The restrictive provision in Section 1 (b) of the ordinance against the extension of a nonconforming use by means of structural alterations in a building has no bearing on the facts of this case. The provision relates to a building entirely housing a nonconforming use which may be extended, as of right, throughout the building. Here, the building to be erected will be on the open-air portion of the lot devoted to the nonconforming use at the time of the adoption of the ordinance. The only change to be made in the existing garage building will be the removal of the wall of the garage on the side upon which the new building will abut.

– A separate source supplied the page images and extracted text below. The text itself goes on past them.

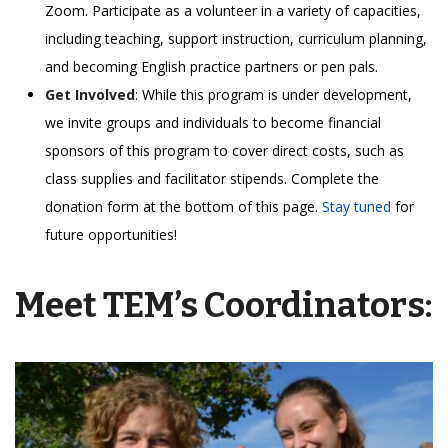
Zoom. Participate as a volunteer in a variety of capacities,
including teaching, support instruction, curriculum planning,
and becoming English practice partners or pen pals.
Get Involved
: While this program is under development,
we invite groups and individuals to become financial
sponsors of this program to cover direct costs, such as
class supplies and facilitator stipends. Complete the
donation form at the bottom of this page.
Stay tuned
for
future opportunities!
Meet TEM’s Coordinators: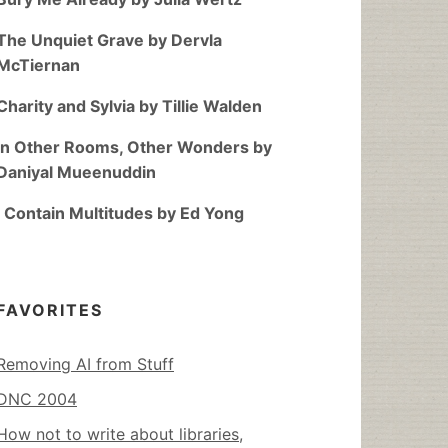
The Unquiet Grave by Dervla
McTiernan
Charity and Sylvia by Tillie Walden
In Other Rooms, Other Wonders by
Daniyal Mueenuddin
I Contain Multitudes by Ed Yong
FAVORITES
Removing AI from Stuff
DNC 2004
How not to write about libraries,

To say that the two permissible buildings may not be so joined and thus made communicating would be an unreasonable requirement.
The order of the court below is reversed at the costs of the Borough of Beaver and the record remanded with directions that the zoning administrator issue to the appellant a permit for the erection of a building on the seven hundred and twenty-five square feet of the lot upon which the nonconforming use has, in part, been operated and, also, on the additional four hundred and twenty-five square feet, immediately adjoining, in the event an application for a variance with respect thereto be entertained and allowed.